SUPPLIED INFORMATION »
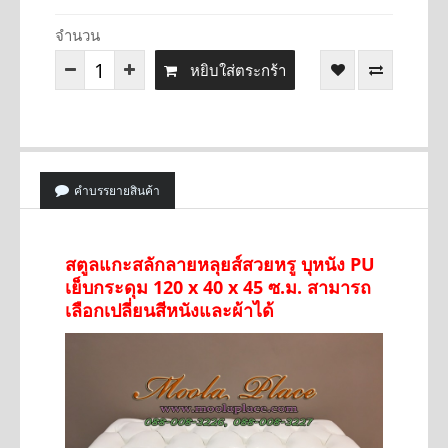
จำนวน
หยิบใส่ตระกร้า
คำบรรยายสินค้า
สตูลแกะสลักลายหลุยส์สวยหรู บุหนัง PU
เย็บกระดุม 120 x 40 x 45 ซ.ม. สามารถ
เลือกเปลี่ยนสีหนังและผ้าได้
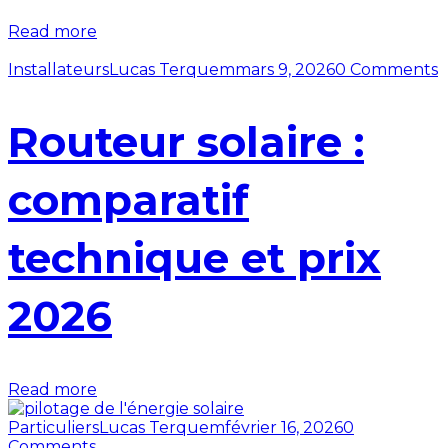
Read more
Installateurs
Lucas Terquem
mars 9, 2026
0 Comments
Routeur solaire :
comparatif
technique et prix
2026
Read more
Particuliers
Lucas Terquem
février 16, 2026
0
Comments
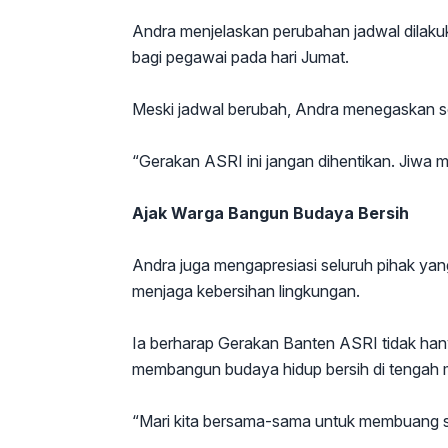
Andra menjelaskan perubahan jadwal dilak
bagi pegawai pada hari Jumat.
Meski jadwal berubah, Andra menegaskan se
“Gerakan ASRI ini jangan dihentikan. Jiwa 
Ajak Warga Bangun Budaya Bersih
Andra juga mengapresiasi seluruh pihak yang
menjaga kebersihan lingkungan.
Ia berharap Gerakan Banten ASRI tidak han
membangun budaya hidup bersih di tengah 
“Mari kita bersama-sama untuk membuang 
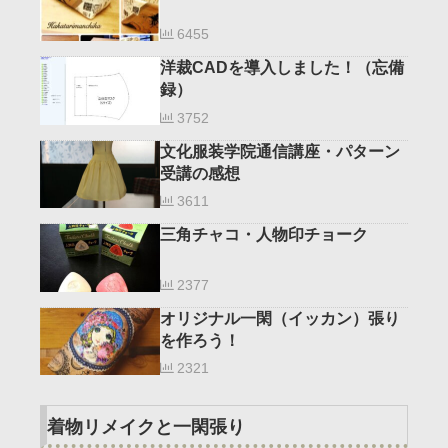
6455
洋裁CADを導入しました！（忘備
録）
3752
文化服装学院通信講座・パターン
受講の感想
3611
三角チャコ・人物印チョーク
2377
オリジナル一閑（イッカン）張り
を作ろう！
2321
着物リメイクと一閑張り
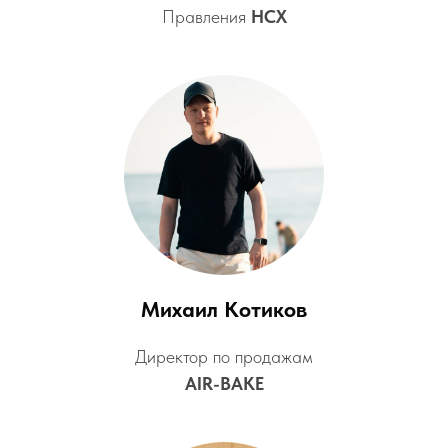
Правления
НСХ
Михаил Котиков
Директор по продажам
AIR-BAKE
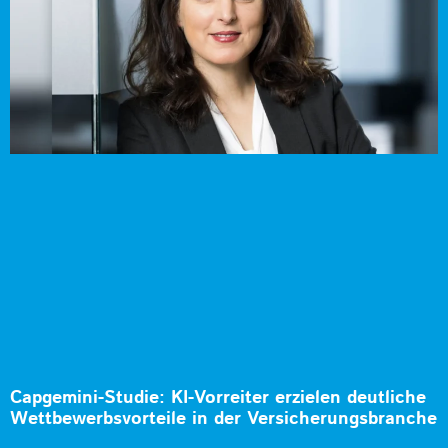
Capgemini-Studie: KI-Vorreiter erzielen deutliche
Wettbewerbsvorteile in der Versicherungsbranche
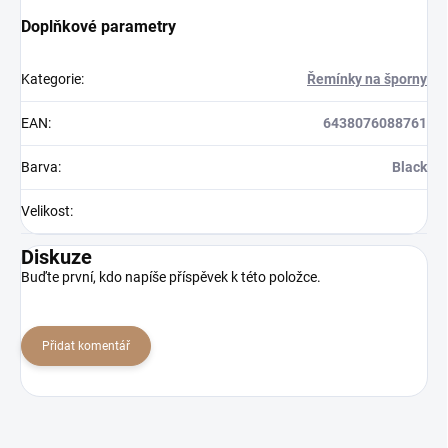
Doplňkové parametry
Kategorie
:
Řemínky na šporny
EAN
:
6438076088761
Barva
:
Black
Velikost
:
Diskuze
Buďte první, kdo napíše příspěvek k této položce.
Přidat komentář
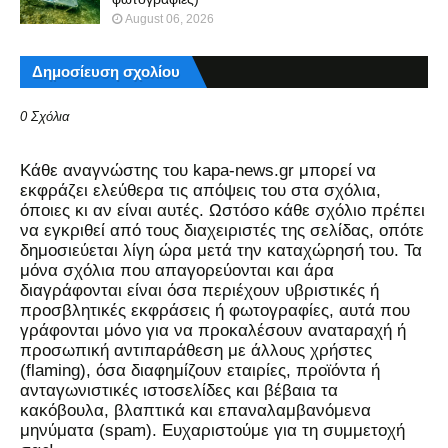
August 06, 2026
Δημοσίευση σχολίου
0 Σχόλια
Kάθε αναγνώστης του kapa-news.gr μπορεί να
εκφράζει ελεύθερα τις απόψεις του στα σχόλια,
όποιες κι αν είναι αυτές. Ωστόσο κάθε σχόλιο πρέπει
να εγκριθεί από τους διαχειριστές της σελίδας, οπότε
δημοσιεύεται λίγη ώρα μετά την καταχώρησή του. Τα
μόνα σχόλια που απαγορεύονται και άρα
διαγράφονται είναι όσα περιέχουν υβριστικές ή
προσβλητικές εκφράσεις ή φωτογραφίες, αυτά που
γράφονται μόνο για να προκαλέσουν αναταραχή ή
προσωπική αντιπαράθεση με άλλους χρήστες
(flaming), όσα διαφημίζουν εταιρίες, προϊόντα ή
ανταγωνιστικές ιστοσελίδες και βέβαια τα
κακόβουλα, βλαπτικά και επαναλαμβανόμενα
μηνύματα (spam). Ευχαριστούμε για τη συμμετοχή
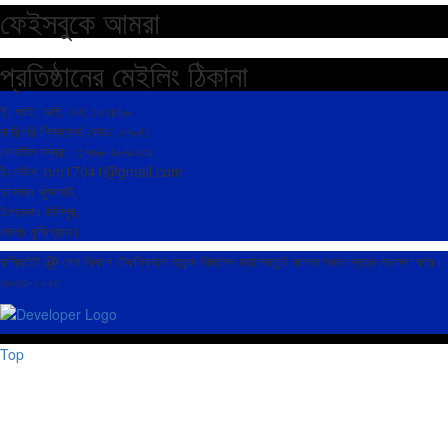
ফেইসবুকে আমরা
প্রতিষ্ঠানের মেইলিং ঠিকানা
ই. আই. আই. এন: ১৩২৪৯৮
কারিগরি শিক্ষাবোর্ড কোড: ১৭০৪১
মোবাইল নম্বর: ০১৭৬৮-৯৮৯২৩৯
ই-মেইল: bm17041@gmail.com
ডাকঘরঃ জুম্মাহাট,
উপজেলাঃ উলিপুর,
জেলাঃ কুড়িগ্রাম।
কপিরাইট @ মেধা বিকাশ টেকনিক্যাল অ্যান্ড বিজনেস ম্যানেজমেন্ট কলেজ সকল স্বত্ব সংরক্ষণ করে।
২০২৩-২০২৫
Top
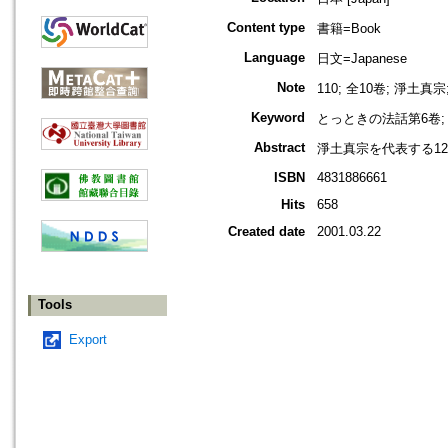
Content type
書籍=Book
Language
日文=Japanese
Note
110; 全10卷; 淨土真宗
Keyword
とっときの法話第6卷; 
Abstract
淨土真宗を代表する1
ISBN
4831886661
Hits
658
Created date
2001.03.22
Tools
Export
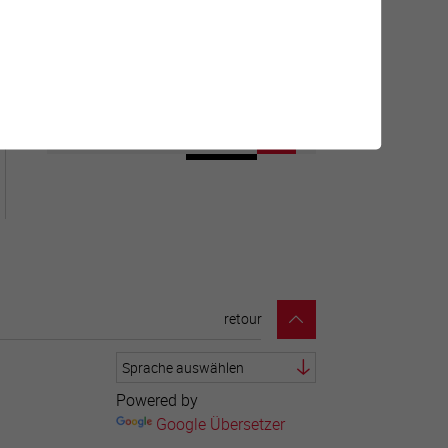
Géolocalisation de tous les
points d'intérêt de la Ville de
Sierre.
retour
Powered by
Google Übersetzer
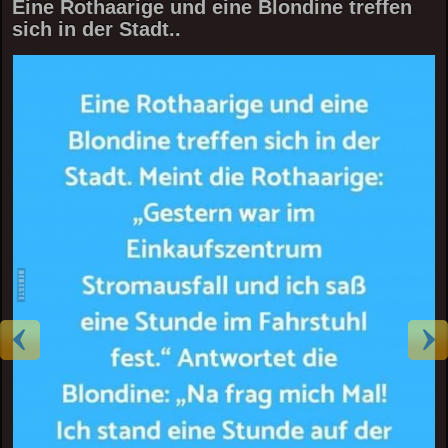
Eine Rothaarige und eine Blondine treffen
sich in der Stadt..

PROBLEM DETAILS » Filter the data for the string "είναι". Copy each matching line.

RESULT OF THE TASK »
όποιες κι αν είναι αυτές. Ωστόσο κάθε σχόλιο πρέπει
διαγράφονται είναι όσα περιέχουν υβριστικές ή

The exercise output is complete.